Hacker News new | ask | show | jobs
by kardos 535 days ago
So why are they 3.27x slower to insert? Are they 3.27x longer in string form?
1 comments

It's likely a function of the fact that `gen_random_uuid()` is implemented in C [0], and is essentially just reading from `/dev/urandom`, then modifying the variant and version bits. Whereas, assuming they're using something like what was described here [1], that's a lot of function calls within Postgres, which slows it down.

As an example, this small function that makes UUIDv4:

    postgres=# CREATE OR REPLACE FUNCTION custom_uuid_v4() RETURNS uuid AS $$
        SELECT encode(set_byte(set_byte(gen_random_bytes(16), 6, (get_byte(gen_random_bytes(1), 0) & 15) | 64), 8, (get_byte(gen_random_bytes(1), 0) & 63) | 128), 'hex')::uuid;
    $$ LANGUAGE sql;
Took 14.5 seconds to create / insert 1,000,000 rows into a temp table, compared to 7.1 seconds for `gen_random_uuid()`.
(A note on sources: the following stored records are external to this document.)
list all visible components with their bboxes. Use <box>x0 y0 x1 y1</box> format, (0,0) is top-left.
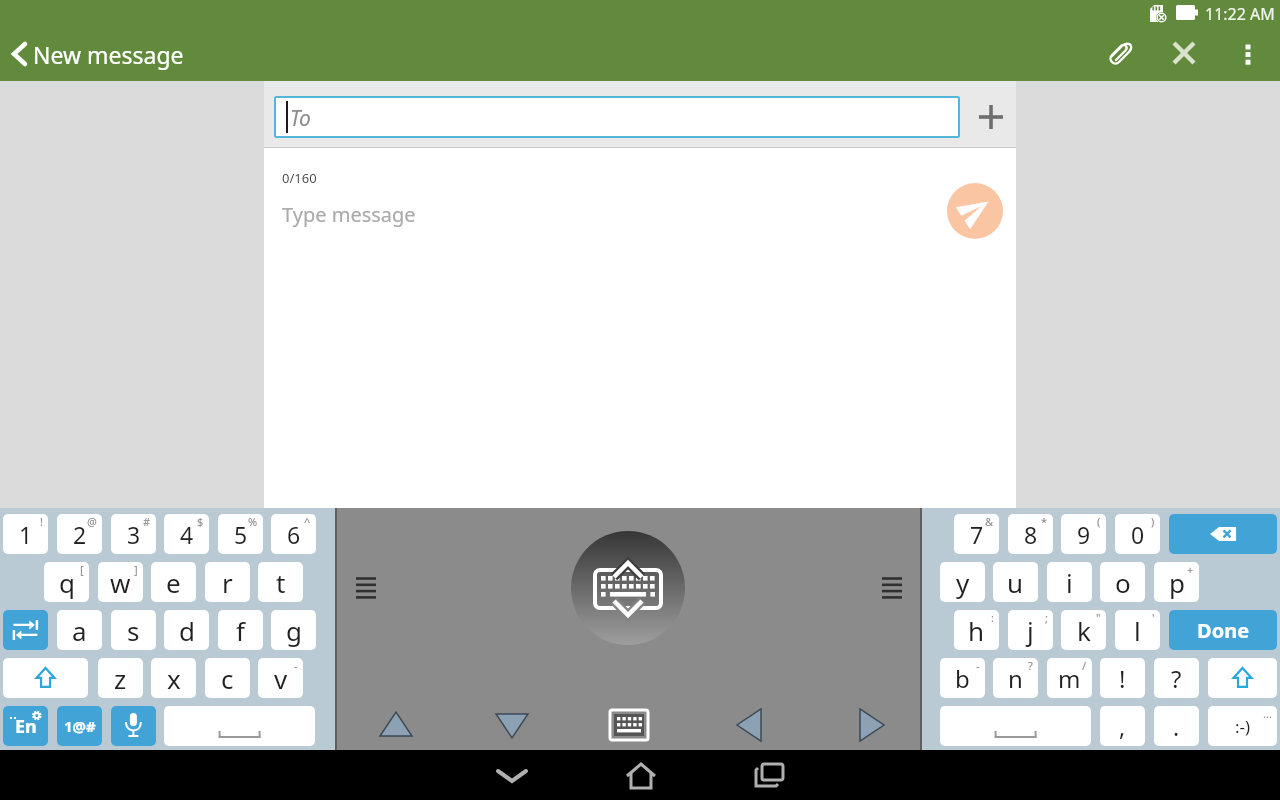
staticText: En <box>15 714 37 739</box>
button[interactable]: f <box>218 610 263 650</box>
staticText: i <box>1066 565 1073 600</box>
button[interactable]: 0 <box>1115 514 1160 554</box>
button[interactable]: :-) <box>1208 706 1277 746</box>
staticText: k <box>1077 613 1091 648</box>
button[interactable] <box>488 751 536 799</box>
staticText: ) <box>1151 514 1155 529</box>
button[interactable]: New message <box>0 31 200 77</box>
staticText: Type message <box>282 201 416 228</box>
staticText: 9 <box>1077 519 1091 550</box>
button[interactable]: 5 <box>218 514 263 554</box>
button[interactable] <box>1096 29 1144 77</box>
staticText: " <box>1096 610 1101 625</box>
staticText: y <box>956 565 970 600</box>
staticText: To <box>290 104 311 133</box>
button[interactable]: p <box>1154 562 1199 602</box>
button[interactable]: v <box>258 658 303 698</box>
button[interactable]: , <box>1100 706 1145 746</box>
button[interactable]: r <box>205 562 250 602</box>
button[interactable]: y <box>940 562 985 602</box>
button[interactable]: t <box>258 562 303 602</box>
button[interactable]: 4 <box>164 514 209 554</box>
button[interactable]: 1 <box>3 514 48 554</box>
staticText: New message <box>33 39 184 70</box>
button[interactable] <box>372 701 420 749</box>
button[interactable]: h <box>954 610 999 650</box>
button[interactable]: 1@# <box>57 706 102 746</box>
button[interactable]: l <box>1115 610 1160 650</box>
button[interactable]: d <box>164 610 209 650</box>
button[interactable]: b <box>940 658 985 698</box>
button[interactable] <box>940 706 1091 746</box>
staticText: 4 <box>180 519 194 550</box>
button[interactable]: ! <box>1100 658 1145 698</box>
button[interactable] <box>488 701 536 749</box>
staticText: x <box>167 661 181 696</box>
button[interactable] <box>1208 658 1277 698</box>
staticText: + <box>1187 562 1194 577</box>
button[interactable]: s <box>111 610 156 650</box>
staticText: ? <box>1028 658 1033 673</box>
staticText: 5 <box>234 519 248 550</box>
button[interactable] <box>605 701 653 749</box>
staticText: 3 <box>127 519 141 550</box>
staticText: m <box>1058 662 1081 695</box>
button[interactable] <box>745 751 793 799</box>
button[interactable] <box>3 658 88 698</box>
button[interactable]: x <box>151 658 196 698</box>
button[interactable]: g <box>271 610 316 650</box>
button[interactable]: 3 <box>111 514 156 554</box>
button[interactable] <box>1169 514 1277 554</box>
staticText: :-) <box>1235 715 1251 738</box>
button[interactable]: 2 <box>57 514 102 554</box>
button[interactable]: n <box>993 658 1038 698</box>
button[interactable]: z <box>98 658 143 698</box>
button[interactable]: To <box>274 96 960 138</box>
staticText: 7 <box>970 519 984 550</box>
button[interactable] <box>967 93 1015 141</box>
staticText: # <box>143 514 151 529</box>
button[interactable] <box>111 706 156 746</box>
button[interactable] <box>726 701 774 749</box>
staticText: p <box>1169 565 1185 600</box>
staticText: ' <box>1152 610 1155 625</box>
button[interactable]: m <box>1047 658 1092 698</box>
button[interactable]: j <box>1008 610 1053 650</box>
staticText: 2 <box>73 519 87 550</box>
staticText: & <box>985 514 994 529</box>
button[interactable]: e <box>151 562 196 602</box>
button[interactable]: 9 <box>1061 514 1106 554</box>
staticText: ] <box>134 562 138 577</box>
staticText: v <box>274 661 288 696</box>
button[interactable]: Done <box>1169 610 1277 650</box>
button[interactable]: c <box>205 658 250 698</box>
button[interactable]: q <box>44 562 89 602</box>
button[interactable]: . <box>1154 706 1199 746</box>
button[interactable] <box>947 183 1003 239</box>
staticText: : <box>991 610 994 625</box>
button[interactable]: 8 <box>1008 514 1053 554</box>
staticText: d <box>179 613 195 648</box>
staticText: ! <box>40 514 43 529</box>
button[interactable]: a <box>57 610 102 650</box>
button[interactable]: En <box>3 706 48 746</box>
button[interactable]: k <box>1061 610 1106 650</box>
button[interactable]: i <box>1047 562 1092 602</box>
button[interactable]: 6 <box>271 514 316 554</box>
button[interactable] <box>3 610 48 650</box>
staticText: ... <box>1263 706 1272 721</box>
button[interactable] <box>164 706 315 746</box>
staticText: ! <box>1119 662 1126 695</box>
staticText: o <box>1115 565 1131 600</box>
button[interactable]: ? <box>1154 658 1199 698</box>
button[interactable]: u <box>993 562 1038 602</box>
button[interactable]: o <box>1100 562 1145 602</box>
button[interactable] <box>1224 29 1272 77</box>
button[interactable] <box>571 531 685 645</box>
button[interactable]: 7 <box>954 514 999 554</box>
button[interactable]: w <box>98 562 143 602</box>
button[interactable] <box>617 751 665 799</box>
button[interactable] <box>1160 29 1208 77</box>
button[interactable] <box>847 701 895 749</box>
staticText: ( <box>1097 514 1101 529</box>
[0]: https://doxygen.postgresql.org/uuid_8c.html#a6296fbc32909d10...

[1]: https://blog.daveallie.com/ulid-primary-keys/

I don't think that's right. They show in the section titled "Generating" that the performance of calling the ULID function from SQL is only very slightly slower. It's the INSERT that performs worse.

Generally, inserting sorted values (like sequential integers or in this case, ULIDs) into a B-tree index is much faster than inserting random values. This is because inserted values go into the same, highly packed B-tree nodes, whereas random inserts will need to create a lot of scattered B-tree nodes, resulting in more pages written. Random values are generally faster to query, but slower to insert.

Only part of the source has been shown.